David Wennergren

Navy
David Wennergren

Chief Information Officer

David Wennergren has spent two decades watching the Navy change. From his first stint in the Chief of Naval Operations office to his current post as Navy chief information officer, the department has undergone fundamental changes in the way it fights wars and, Wennergren's priority, the way it manages information. "We live in a network world," he says. And he should know. The Navy-Marine Corps Intranet, which is intended to provide a secure technology infrastructure, is the biggest IT services contract in government history.

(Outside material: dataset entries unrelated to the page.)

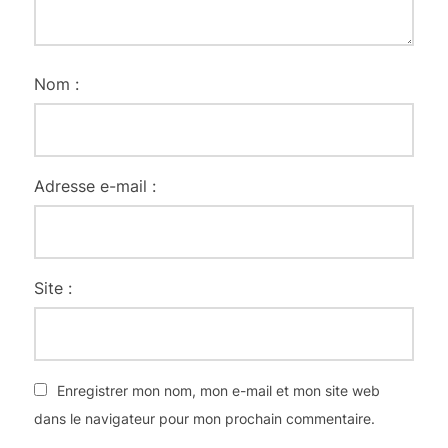
Nom :
Adresse e-mail :
Site :
Enregistrer mon nom, mon e-mail et mon site web
dans le navigateur pour mon prochain commentaire.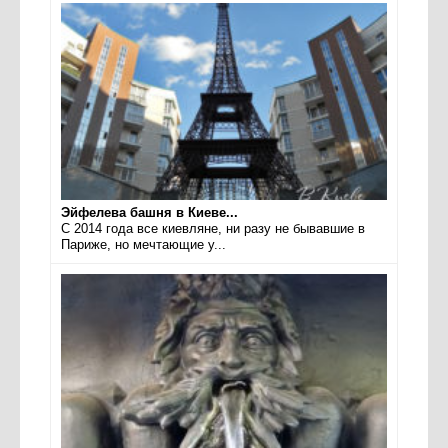
Эйфелева башня в Киеве...
С 2014 года все киевляне, ни разу не бывавшие в
Париже, но мечтающие у...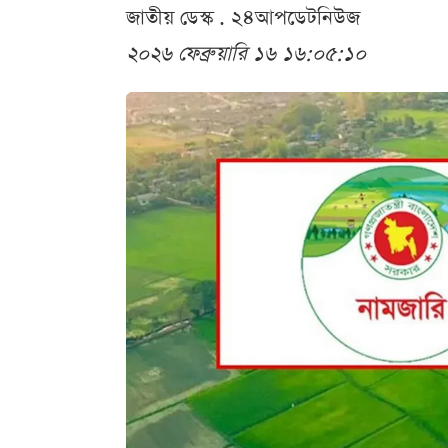
জাতীয় ডেস্ক . ২৪আপডেটনিউজ
২০২৬ ফেব্রুয়ারি ১৬ ১৬:০৫:১০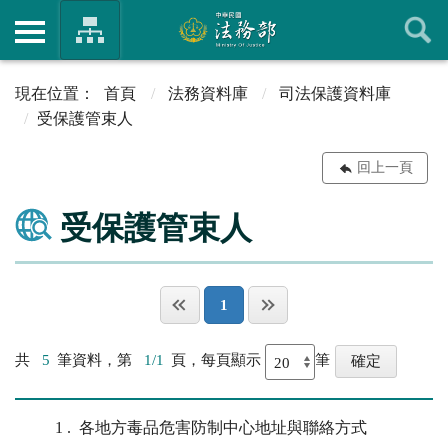
首頁
法務資料庫
司法保護資料庫
受保護管束人
回上一頁
受保護管束人
1
共
5
筆資料，第
1/1
頁，每頁顯示
筆
1
各地方毒品危害防制中心地址與聯絡方式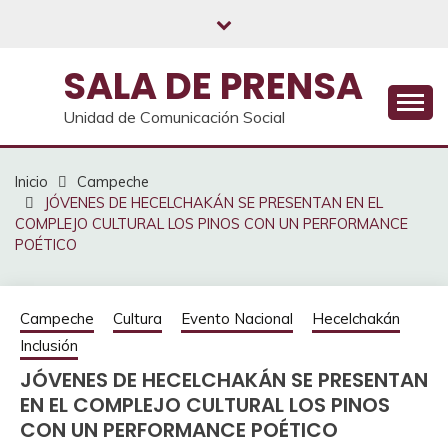
Saltar
al
contenido
SALA DE PRENSA
Unidad de Comunicación Social
Inicio
Campeche
JÓVENES DE HECELCHAKÁN SE PRESENTAN EN EL
COMPLEJO CULTURAL LOS PINOS CON UN PERFORMANCE
POÉTICO
Campeche
Cultura
Evento Nacional
Hecelchakán
Inclusión
JÓVENES DE HECELCHAKÁN SE PRESENTAN
EN EL COMPLEJO CULTURAL LOS PINOS
CON UN PERFORMANCE POÉTICO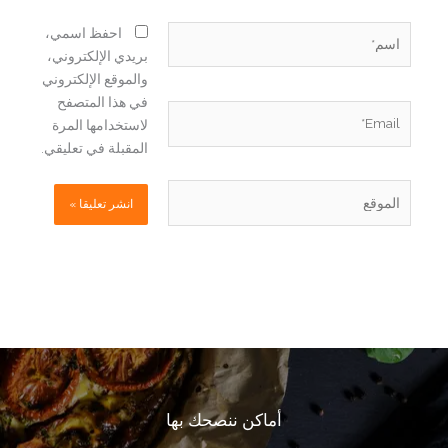
اسم*
احفظ اسمي،
بريدي الإلكتروني،
والموقع الإلكتروني
في هذا المتصفح
Email*
لاستخدامها المرة
المقبلة في تعليقي.
الموقع
أماكن ننصحك بها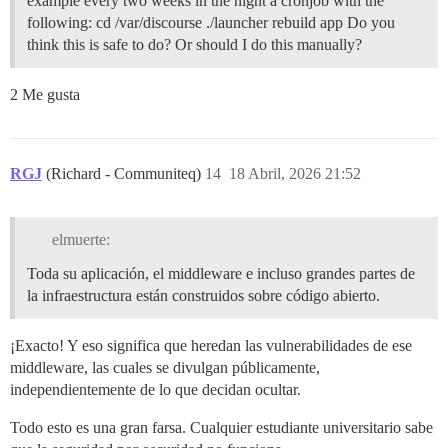
example every two weeks in the night a cronjob with the
following: cd /var/discourse ./launcher rebuild app Do you
think this is safe to do? Or should I do this manually?
2 Me gusta
RGJ
(Richard - Communiteq)
14
18 Abril, 2026 21:52
elmuerte:
Toda su aplicación, el middleware e incluso grandes partes de
la infraestructura están construidos sobre código abierto.
¡Exacto! Y eso significa que heredan las vulnerabilidades de ese
middleware, las cuales se divulgan públicamente,
independientemente de lo que decidan ocultar.
Todo esto es una gran farsa. Cualquier estudiante universitario sabe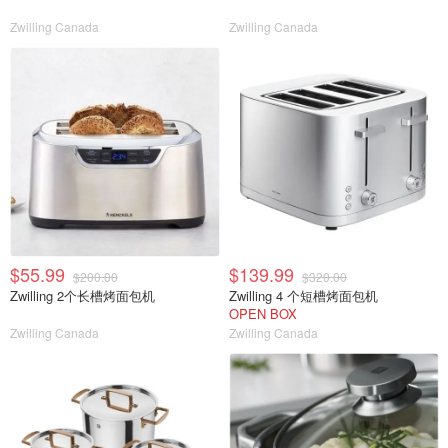
Zwilling Canada
Zwilling Canada
$55.99
$139.99
$200.00
$320.00
Zwilling 2个长槽烤面包机
Zwilling 4 个短槽烤面包机
OPEN BOX
Zwilling Canada
Zwilling Canada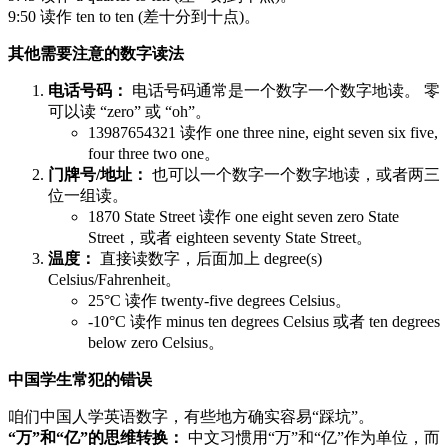
9:50 读作 ten to ten (差十分到十点)。
其他需要注意的数字读法
电话号码：
电话号码通常是一个数字一个数字地读。 零
可以读 “zero” 或 “oh”。
13987654321 读作 one three nine, eight seven six five,
four three two one。
门牌号/地址：
也可以一个数字一个数字地读，或者两三
位一组读。
1870 State Street 读作 one eight seven zero State
Street，或者 eighteen seventy State Street。
温度：
直接读数字，后面加上 degree(s)
Celsius/Fahrenheit。
25°C 读作 twenty-five degrees Celsius。
-10°C 读作 minus ten degrees Celsius 或者 ten degrees
below zero Celsius。
中国学生常犯的错误
咱们中国人学英语数字，有些地方确实容易“踩坑”。
“万”和“亿”的思维转换：
中文习惯用“万”和“亿”作为单位，而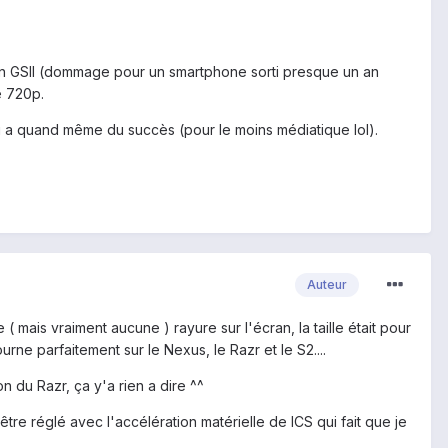
d'un GSII (dommage pour un smartphone sorti presque un an
ge 720p.
i a quand même du succès (pour le moins médiatique lol).
Auteur
 mais vraiment aucune ) rayure sur l'écran, la taille était pour
e parfaitement sur le Nexus, le Razr et le S2....
n du Razr, ça y'a rien a dire ^^
 être réglé avec l'accélération matérielle de ICS qui fait que je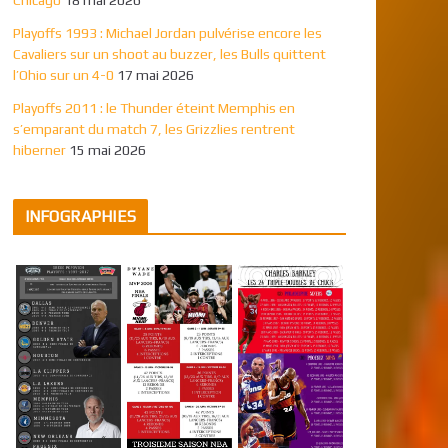
Playoffs 1993 : Michael Jordan pulvérise encore les
Cavaliers sur un shoot au buzzer, les Bulls quittent
l’Ohio sur un 4-0
17 mai 2026
Playoffs 2011 : le Thunder éteint Memphis en
s’emparant du match 7, les Grizzlies rentrent
hiberner
15 mai 2026
INFOGRAPHIES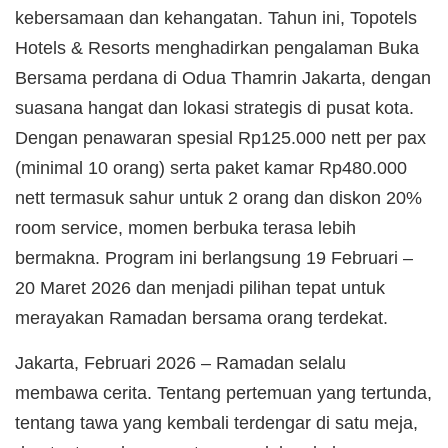
kebersamaan dan kehangatan. Tahun ini, Topotels
Hotels & Resorts menghadirkan pengalaman Buka
Bersama perdana di Odua Thamrin Jakarta, dengan
suasana hangat dan lokasi strategis di pusat kota.
Dengan penawaran spesial Rp125.000 nett per pax
(minimal 10 orang) serta paket kamar Rp480.000
nett termasuk sahur untuk 2 orang dan diskon 20%
room service, momen berbuka terasa lebih
bermakna. Program ini berlangsung 19 Februari –
20 Maret 2026 dan menjadi pilihan tepat untuk
merayakan Ramadan bersama orang terdekat.
Jakarta, Februari 2026 – Ramadan selalu
membawa cerita. Tentang pertemuan yang tertunda,
tentang tawa yang kembali terdengar di satu meja,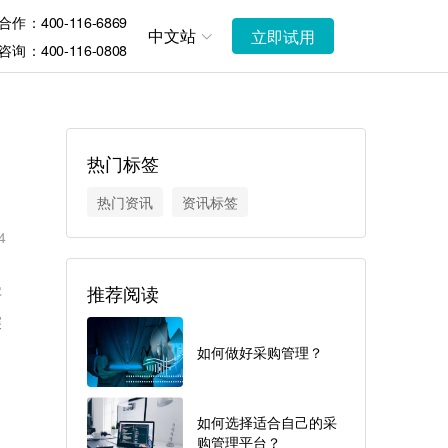
作：400-116-6869
中文站
立即试用
询：400-116-0808
热门标签
热门资讯
资讯标签
4
推荐阅读
字
深
如何做好采购管理？
如何选择适合自己的采
购管理平台？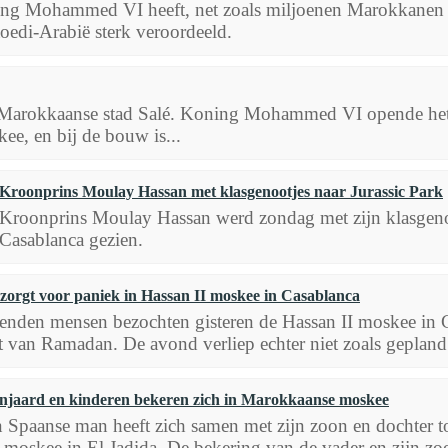
ng Mohammed VI heeft, net zoals miljoenen Marokkanen op 
oedi-Arabië sterk veroordeeld.
Marokkaanse stad Salé. Koning Mohammed VI opende het
ee, en bij de bouw is...
Kroonprins Moulay Hassan met klasgenootjes naar Jurassic Park
Kroonprins Moulay Hassan werd zondag met zijn klasgeno
Casablanca gezien.
zorgt voor paniek in Hassan II moskee in Casablanca
enden mensen bezochten gisteren de Hassan II moskee in Ca
t van Ramadan. De avond verliep echter niet zoals gepland
njaard en kinderen bekeren zich in Marokkaanse moskee
 Spaanse man heeft zich samen met zijn zoon en dochter to
 moskee in El Jadida. De bekering van de vader en zijn zoo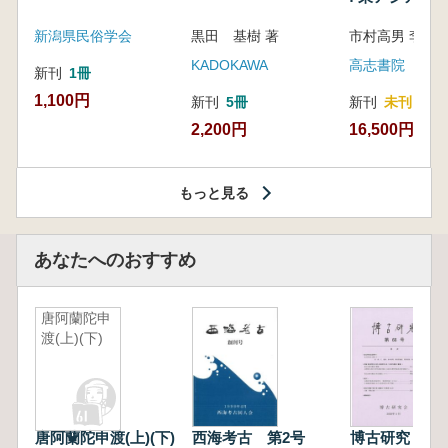
新潟県民俗学会
黒田 基樹 著
KADOKAWA
高志書院
新刊
1冊
1,100円
新刊
5冊
新刊
未刊
2,200円
16,500円
もっと見る
あなたへのおすすめ
唐阿蘭陀申
渡(上)(下)
唐阿蘭陀申渡(上)(下)
西海考古 第2号
博古研究 第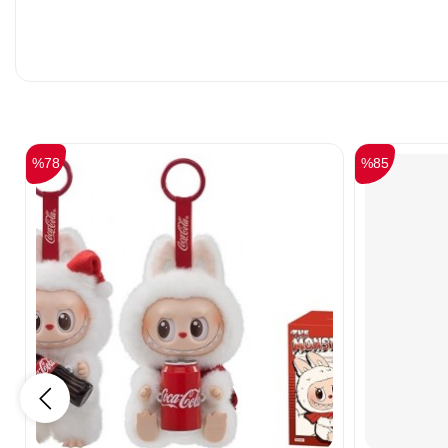
%78
%85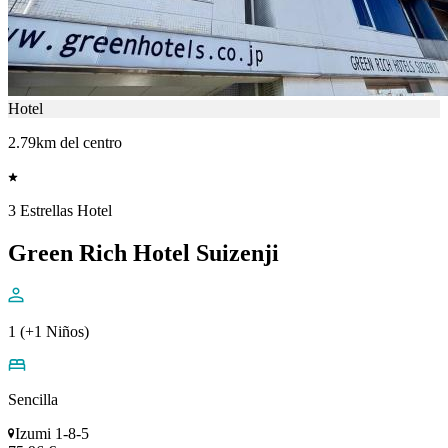
Hotel
2.79km del centro
3 Estrellas Hotel
Green Rich Hotel Suizenji
1 (+1 Niños)
Sencilla
Izumi 1-8-5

The network world, Wennergren says, gives the Navy a chance to move away from the stovepipe systems it has spent decades building and toward enterprisewide systems.

The Navy's size creates challenges for implementation, and NMCI has suffered more than the usual share. But size also creates opportunity, namely buying power, Wennergren says. Today, the Navy is negotiating licenses with large software vendors such as Oracle. As with reducing the number of networks, enterprise deals help the Navy scale back the number of contracts it has to manage.

Wennergren thinks the role of the CIO is changing, not just in the Navy. "The idea of cultural change is at the heart of everything a CIO does these days," he says, noting that adopting technology is only part of what information officers do. "The heart and soul . . . is helping their organizations to transform" into modern operations, he says. "It's all about people."

Wennergren has a long technology tenure in the Navy. Before taking his current post, he was deputy CIO for enterprise integration and security, and helped lead the service's efforts in process reengineering, knowledge management and Year 2000 preparations. From 1985 until 1992, he worked in the Office of the Deputy Chief of Naval Operations (Logistics), where he eventually headed the Plans and Policy Branch in the Shore Installation Management Division.